Le présentoir fait partie de ces dispositifs destinés à susciter la curiosité, ce que Franck Cochoy nomme un « curiositif  2 » : il a pour but d’« attacher » les livres aux usagers, c’est-à-dire de susciter l’intérêt de ces derniers, leur envie de lecture et, concrètement, leur décision d’emprunt. Il fait des bibliothécaires des « artisans du désir  3 ». Il vise donc d’abord à attirer le regard en présentant les livres en facing, de manière à rendre visible leur première de couverture, par opposition aux rayonnages qui ne laissent voir que le dos des livres et les informations minimales qu’il comporte.

La localisation du présentoir détermine au moins partiellement ses usages. Situé en « zone chaude », dans un lieu de passage et sous les yeux de tous, par exemple près de l’entrée et/ou du bureau de prêt, il n’encourage pas une station longue et invite donc à une décision rapide, plus ou moins impulsive, fondée sur la reconnaissance des titres, des noms d’auteurs ou des éditeurs (qui jouent comme des marques), conjuguée à l’attrait de l’objet (graphisme de couverture coloré et original, beau livre), plutôt qu’à une analyse fine et rationnelle des livres présentés. Dans cette perspective sont le plus souvent privilégiés, par les sélectionneurs et les emprunteurs, les ouvrages particulièrement susceptibles de « faire écho », à savoir les « nouveautés » qui entrent en résonance avec l’actualité médiatique ou des livres du fonds qui rejoignent les thématiques remises au goût du jour par telle ou telle manifestation. Ces ouvrages jouent un rôle de vitrine de l’institution en construisant d’elle une image de lieu « à la page ». Ils doivent aussi correspondre au public visé, c’est-à-dire, en l’occurrence, être suffisamment « grand public » pour pouvoir toucher un public large – ce qui revient à puiser plutôt dans ce que Bourdieu appelle le pôle de grande production de l’édition  4. Le succès rencontré par les livres exposés peut alors devenir l’aune de leur valeur. « C’est vraiment le critère, regrette un bibliothécaire, il faut qu’un livre sorte. Mais vraiment, le couperet ! Un livre qui ne sort pas, c’est un mauvais choix ! Alors on se fait montrer du doigt : c’est l’horreur ! » Poussée à bout, cette logique amène à distinguer entre « bons » coups de cœur, qui trouvent rapidement preneur, et « mauvais » coups de cœur, qui restent sur le présentoir pendant une semaine. Il s’agit en tout cas de prêter attention à la demande des usagers, telle qu’elle se manifeste à travers leurs discours mais surtout à travers leurs pratiques.
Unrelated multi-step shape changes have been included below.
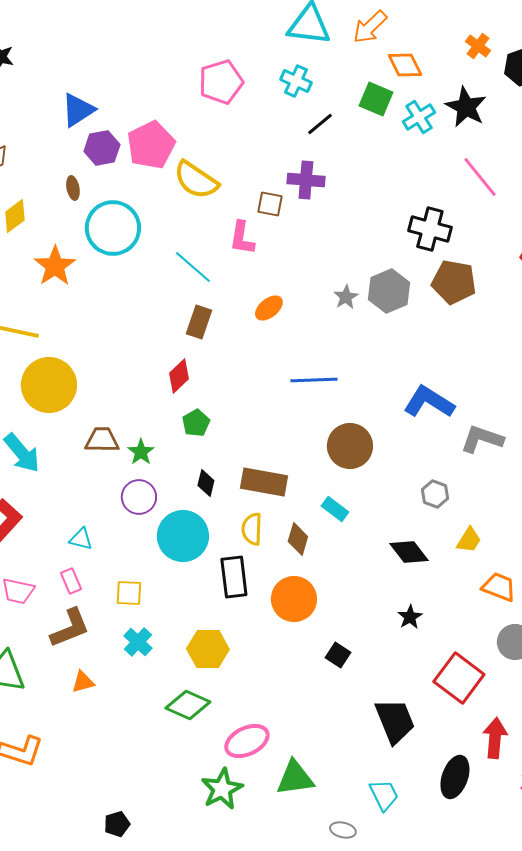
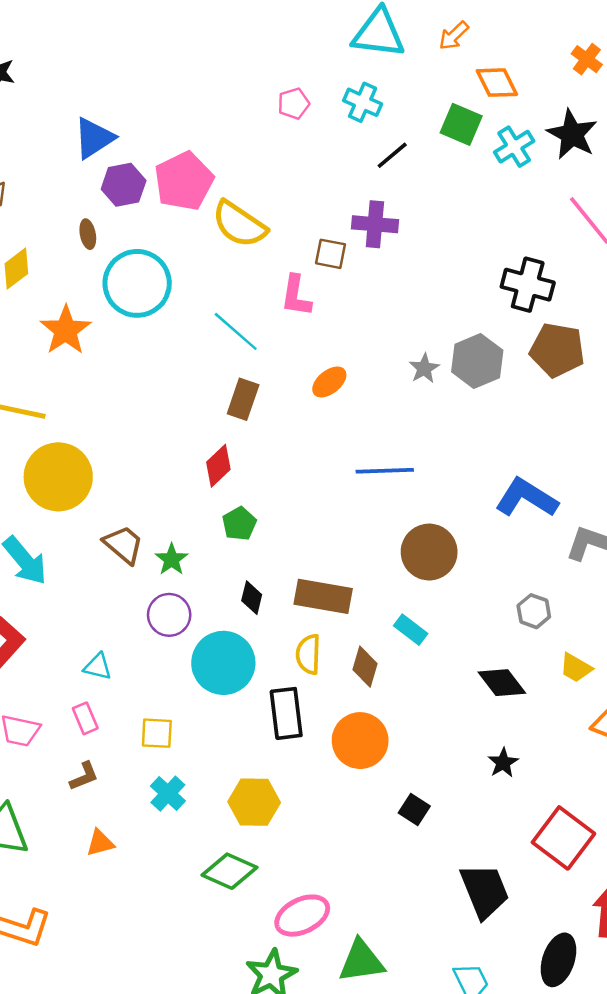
orange arrow: (370, 27) -> (454, 36), size x0.7
pink pentagon: (221, 82) -> (294, 103), moved, size x0.6
brown trapezoid: (102, 440) -> (124, 545), turned 39
yellow trapezoid: (469, 540) -> (576, 668), turned 88
brown L-shape: (70, 628) -> (84, 776), size x0.6

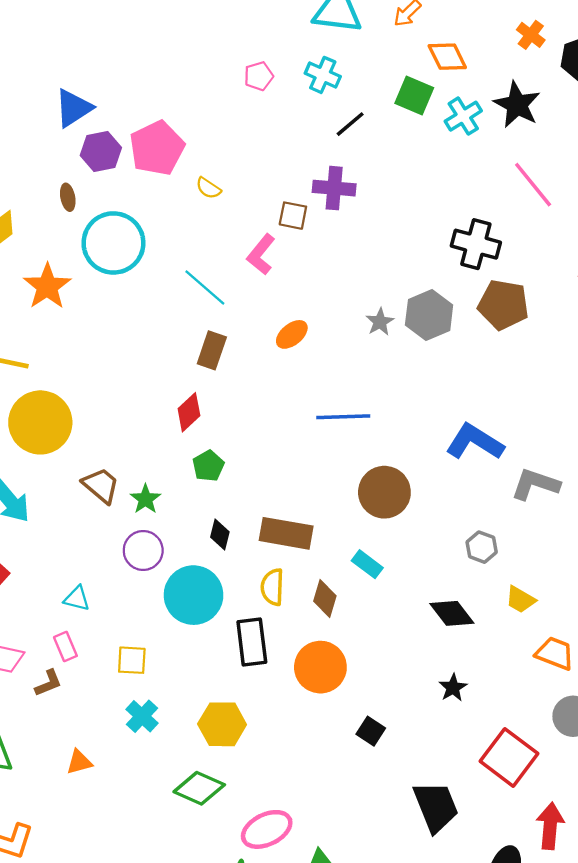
yellow semicircle: (239, 224) -> (208, 188), size x0.5
pink L-shape: (296, 296) -> (261, 254), turned 30
brown L-shape: (84, 776) -> (48, 683), moved

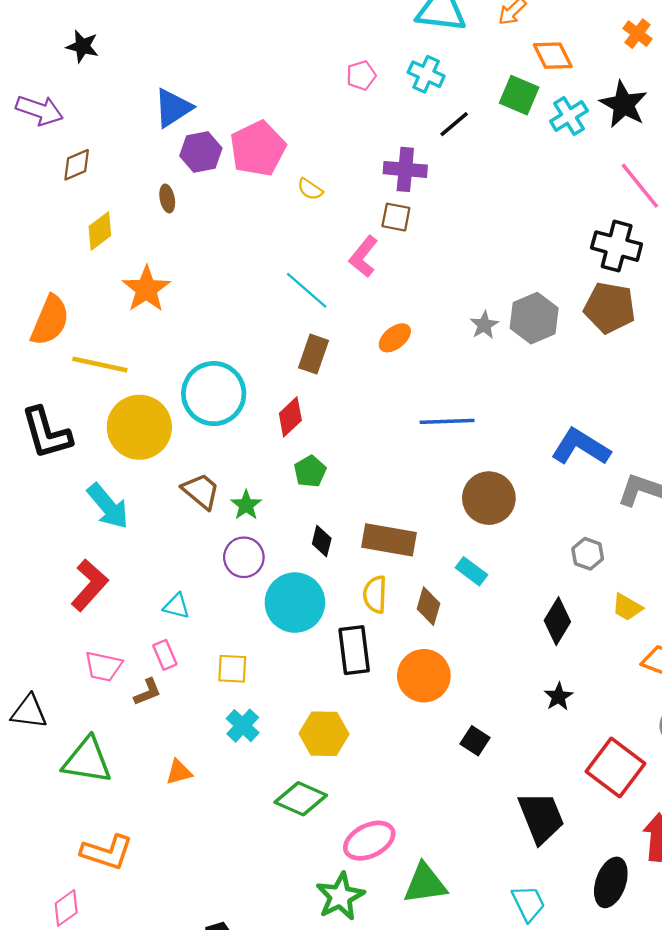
purple cross: (334, 188) -> (405, 169), moved
cyan circle: (113, 243) -> (214, 394), moved
black cross: (476, 244) -> (617, 246), moved
black diamond: (452, 613) -> (557, 621), turned 69

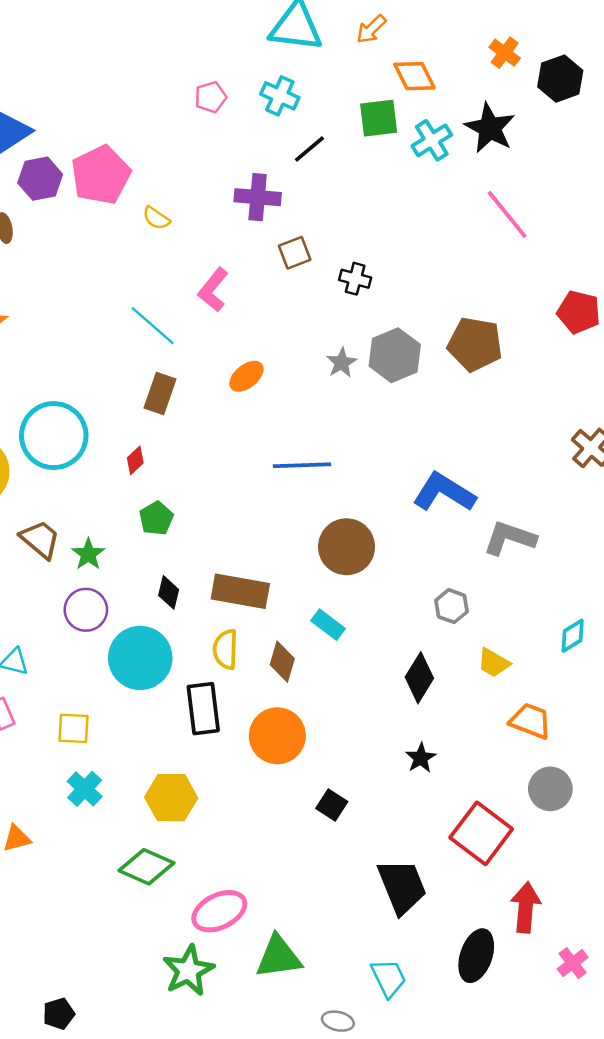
green square: (519, 95) -> (379, 118), turned -30
brown square: (396, 217) -> (295, 253), moved, turned -32
black cross: (617, 246) -> (355, 279), moved, size x0.6
red diamond: (290, 417) -> (135, 460), size x0.7

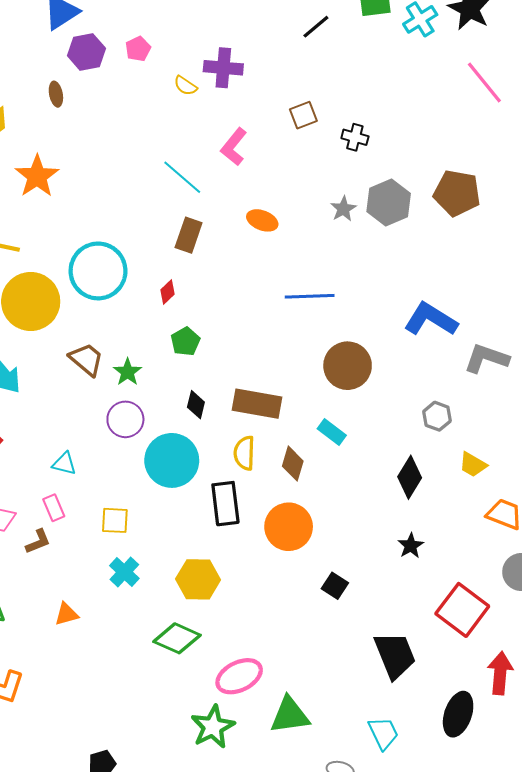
pink pentagon: (101, 175) -> (138, 49), size x0.5
purple cross: (258, 197) -> (223, 68), moved
orange ellipse: (246, 376) -> (262, 220), turned 60

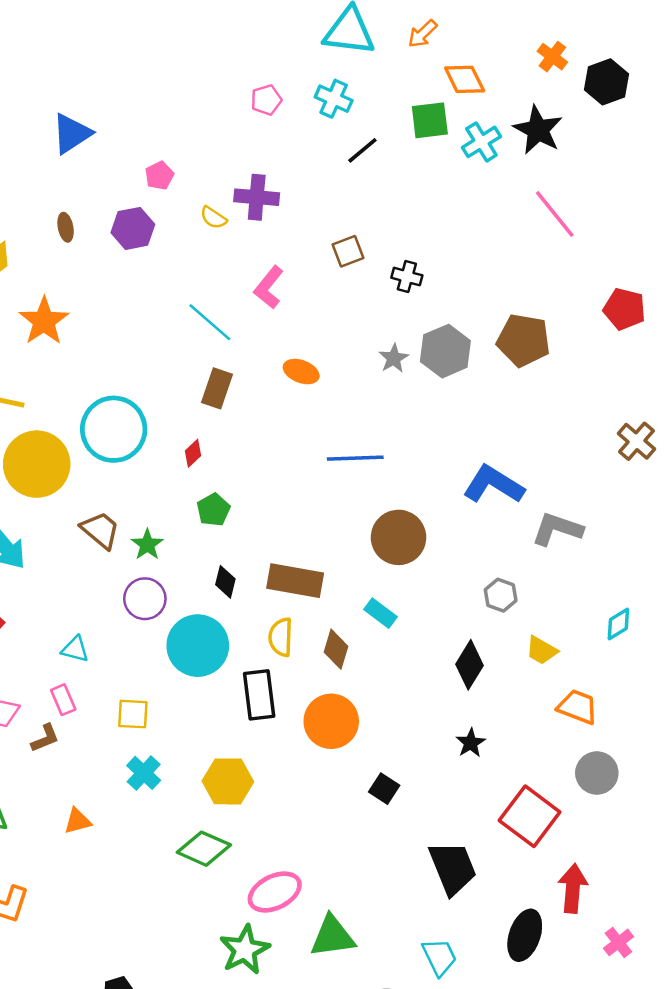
purple hexagon: (86, 52) -> (133, 228), moved

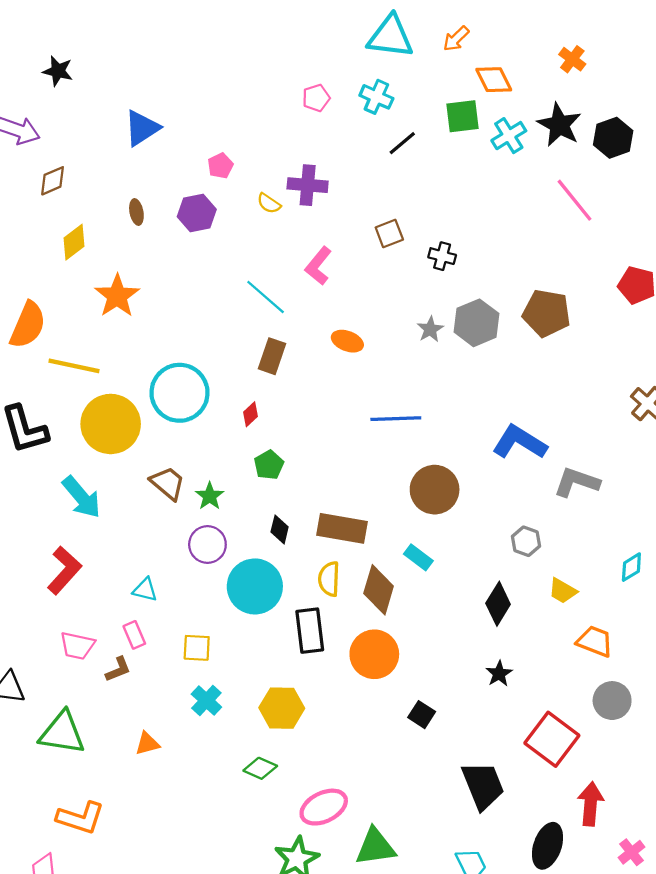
black hexagon: (606, 82) -> (613, 138), moved
brown diamond: (336, 649) -> (379, 590), size x1.4
green diamond: (204, 849) -> (260, 768), size x0.7

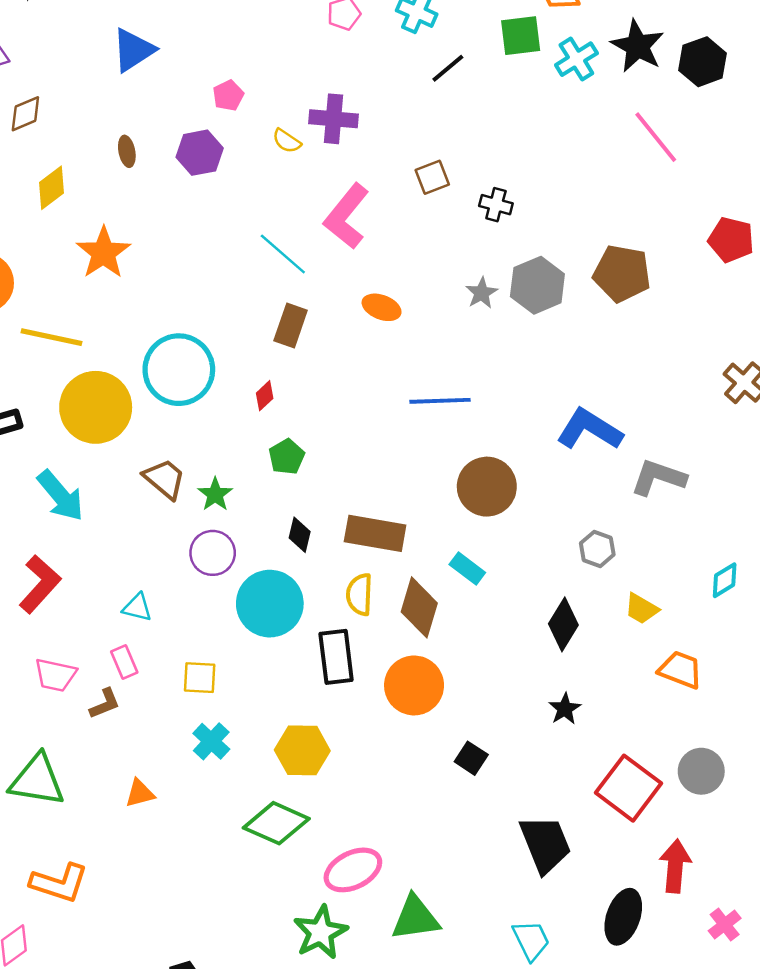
pink L-shape: (318, 266) -> (346, 216), size x1.4
gray circle: (612, 701) -> (701, 771), moved
green diamond: (260, 768) -> (276, 823), size x1.6

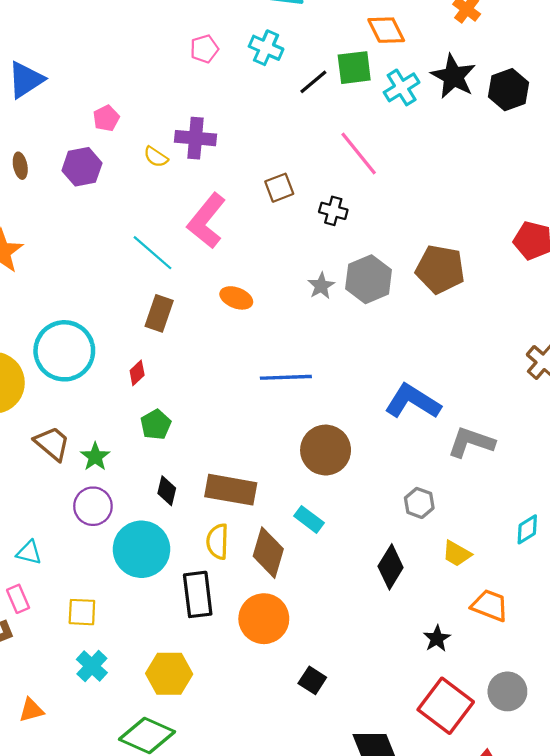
black line: (448, 68) -> (313, 82), moved
pink line: (656, 137) -> (359, 154), moved
black star: (565, 709) -> (437, 639), moved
Merchandising et service public

On peut voir un double paradoxe dans cette utilisation d’un outil du merchandising pour des livres (réputés n’être pas des marchandises comme les autres  5) et dans un service public (par définition aux antipodes des perspectives commerciales). Non spécifique aux bibliothèques, elle s’inscrit dans le cadre plus large d’une importation des techniques du marketing, et plus largement de logiques gestionnaires, dans les organisations non-marchandes et les services publics dans une optique d’amélioration de leurs performances  6. Participe-t-elle à faire de la bibliothèque un espace de « consommation gratuite », selon les mots d’un bibliothécaire rencontré, et de l’usager un client à séduire  7 ? Est-elle, à ce titre, une forme de trahison par rapport aux enjeux du service public, ou au contraire un moyen de les servir, dans la mesure où elle accompagne une politique d’offre ? Le présentoir peut, en effet, être vu aussi comme une des formes concrètes prises par une stratégie d’offre, c’est-à-dire de valorisation d’un fonds sélectionné par des professionnels, mais qui permet de dépasser l’opposition entre offre et demande puisqu’elle s’appuie non seulement sur une offre sélectionnée mais aussi sur une attention prêtée à la demande dans le but de mieux servir les usagers  8. Certains des ouvrages exposés, notamment les livres qui résonnent le plus avec l’actualité médiatique, jouent alors un rôle de « produits d’appel », selon une expression utilisée par une bibliothécaire et encore une fois empruntée au lexique commercial : l’enjeu est qu’ils « mettent en appétit » et donnent une première satisfaction à l’usager de manière à rendre celui-ci disponible à d’autres propositions.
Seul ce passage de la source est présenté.